Most studies in this field have been performed in vitro with fully terminally differentiated cells such as epithelial cells. Since in such cell types cell fate is already established and a short lifespan often occurs in vivo, this raises the question of whether such memory would be relevant for these cells. The same can be applied to differentiated innate immune cells, which also have a short lifetime.
Looking at the response of undifferentiated cells such as stem cells appears much more appropriate to further explore the concept of innate immune memory.”
From the Conclusions and Perspectives section:
“The lasting potential of chromatin marks depends not only on the kinetics of the epigenome, but also on the stimulus itself. For example, in contrast to LPS [lipopolysaccharide, the major constituent of the cell wall of Gram-negative bacteria], which is rapidly cleared from the organism, BCG and the anthrax toxin may persist in the host organism.
The lasting epigenomic effect would not be due to memory, but continuous stimulation by persistent pathogens or persistent components.”
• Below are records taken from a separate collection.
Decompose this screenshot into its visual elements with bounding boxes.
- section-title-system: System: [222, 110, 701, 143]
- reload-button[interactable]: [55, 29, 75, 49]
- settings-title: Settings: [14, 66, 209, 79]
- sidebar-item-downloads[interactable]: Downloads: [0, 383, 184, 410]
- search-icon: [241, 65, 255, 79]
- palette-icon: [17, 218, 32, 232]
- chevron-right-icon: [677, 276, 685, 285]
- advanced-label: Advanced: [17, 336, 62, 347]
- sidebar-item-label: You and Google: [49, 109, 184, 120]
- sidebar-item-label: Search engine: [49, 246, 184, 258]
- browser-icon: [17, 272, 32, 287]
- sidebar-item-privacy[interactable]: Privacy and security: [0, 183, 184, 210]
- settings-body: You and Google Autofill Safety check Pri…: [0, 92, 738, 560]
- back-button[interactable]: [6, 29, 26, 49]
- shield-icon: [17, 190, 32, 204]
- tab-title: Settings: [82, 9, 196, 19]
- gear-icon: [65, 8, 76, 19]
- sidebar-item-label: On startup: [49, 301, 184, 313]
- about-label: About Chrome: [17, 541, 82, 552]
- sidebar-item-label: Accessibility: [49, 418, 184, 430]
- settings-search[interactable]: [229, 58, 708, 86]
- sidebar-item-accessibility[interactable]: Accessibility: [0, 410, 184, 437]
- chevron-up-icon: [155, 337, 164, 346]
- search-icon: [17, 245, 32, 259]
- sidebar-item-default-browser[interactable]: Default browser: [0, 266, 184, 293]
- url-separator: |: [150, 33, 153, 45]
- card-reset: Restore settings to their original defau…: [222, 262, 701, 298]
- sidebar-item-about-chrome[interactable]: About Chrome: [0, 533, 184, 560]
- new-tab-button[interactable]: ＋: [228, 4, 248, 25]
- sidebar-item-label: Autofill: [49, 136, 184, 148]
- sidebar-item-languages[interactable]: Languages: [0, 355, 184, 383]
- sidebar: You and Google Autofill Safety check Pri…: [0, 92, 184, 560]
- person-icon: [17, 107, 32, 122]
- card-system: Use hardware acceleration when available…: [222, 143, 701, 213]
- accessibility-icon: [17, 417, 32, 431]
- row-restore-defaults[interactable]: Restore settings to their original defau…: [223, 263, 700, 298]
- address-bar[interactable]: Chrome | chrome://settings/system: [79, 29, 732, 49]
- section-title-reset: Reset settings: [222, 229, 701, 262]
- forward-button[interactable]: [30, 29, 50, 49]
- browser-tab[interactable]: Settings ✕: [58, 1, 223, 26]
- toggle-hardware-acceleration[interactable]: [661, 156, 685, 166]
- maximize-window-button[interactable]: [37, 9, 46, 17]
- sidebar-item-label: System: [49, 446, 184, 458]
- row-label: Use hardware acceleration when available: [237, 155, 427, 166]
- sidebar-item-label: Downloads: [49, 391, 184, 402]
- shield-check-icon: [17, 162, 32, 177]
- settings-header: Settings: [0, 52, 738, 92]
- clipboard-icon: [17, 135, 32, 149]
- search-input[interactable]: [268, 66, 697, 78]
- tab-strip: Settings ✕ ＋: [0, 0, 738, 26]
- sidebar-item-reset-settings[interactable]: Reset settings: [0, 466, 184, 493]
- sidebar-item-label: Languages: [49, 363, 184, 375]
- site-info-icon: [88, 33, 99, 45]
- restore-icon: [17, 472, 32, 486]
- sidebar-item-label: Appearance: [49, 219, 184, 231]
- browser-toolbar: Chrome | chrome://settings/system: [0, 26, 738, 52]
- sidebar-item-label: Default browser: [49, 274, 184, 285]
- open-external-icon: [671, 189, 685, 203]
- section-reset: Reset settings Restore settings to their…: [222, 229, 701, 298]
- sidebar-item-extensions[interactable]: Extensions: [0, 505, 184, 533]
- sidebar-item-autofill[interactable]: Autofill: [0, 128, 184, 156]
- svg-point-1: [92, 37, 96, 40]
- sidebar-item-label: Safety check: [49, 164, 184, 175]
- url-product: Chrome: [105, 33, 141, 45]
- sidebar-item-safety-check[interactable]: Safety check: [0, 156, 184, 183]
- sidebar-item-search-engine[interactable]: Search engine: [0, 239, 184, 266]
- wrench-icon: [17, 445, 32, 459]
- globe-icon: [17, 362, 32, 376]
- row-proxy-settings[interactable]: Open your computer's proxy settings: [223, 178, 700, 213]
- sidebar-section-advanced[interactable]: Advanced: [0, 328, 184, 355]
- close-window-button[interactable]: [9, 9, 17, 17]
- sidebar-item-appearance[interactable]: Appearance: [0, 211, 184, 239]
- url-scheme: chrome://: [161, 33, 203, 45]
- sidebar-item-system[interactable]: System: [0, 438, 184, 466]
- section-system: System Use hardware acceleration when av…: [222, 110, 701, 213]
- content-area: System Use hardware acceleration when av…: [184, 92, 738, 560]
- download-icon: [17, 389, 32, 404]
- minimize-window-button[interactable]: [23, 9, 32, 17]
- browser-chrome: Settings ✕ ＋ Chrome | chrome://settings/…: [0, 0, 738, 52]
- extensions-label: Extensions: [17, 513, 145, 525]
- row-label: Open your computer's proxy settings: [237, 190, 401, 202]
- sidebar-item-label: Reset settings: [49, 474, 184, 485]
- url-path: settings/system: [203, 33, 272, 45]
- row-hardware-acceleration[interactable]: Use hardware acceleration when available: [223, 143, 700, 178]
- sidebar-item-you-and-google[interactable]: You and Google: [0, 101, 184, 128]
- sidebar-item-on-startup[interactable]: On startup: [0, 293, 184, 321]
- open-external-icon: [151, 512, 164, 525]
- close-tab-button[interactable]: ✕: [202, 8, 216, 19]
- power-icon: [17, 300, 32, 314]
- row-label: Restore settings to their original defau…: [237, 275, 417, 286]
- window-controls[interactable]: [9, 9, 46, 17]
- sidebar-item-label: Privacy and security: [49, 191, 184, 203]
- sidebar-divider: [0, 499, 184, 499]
This last point emphasized the principle that damaging sources should be addressed. Epigenetic memories may be symptoms rather than causes when toxic conditions persist. A therapy that targets epigenetic changes may also be ineffective because these changes may not be the only sources of epigenetic memories.
I downgraded this review’s rating both because it’s behind a paywall, and the reviewers made this curious statement:
“We apologize to colleagues whose work was not cited here due to reference restrictions.”
Why did the reviewers submit their work to a journal which imposed such restrictions?
“A Lasting Impression: Epigenetic Memory of Bacterial Infections?”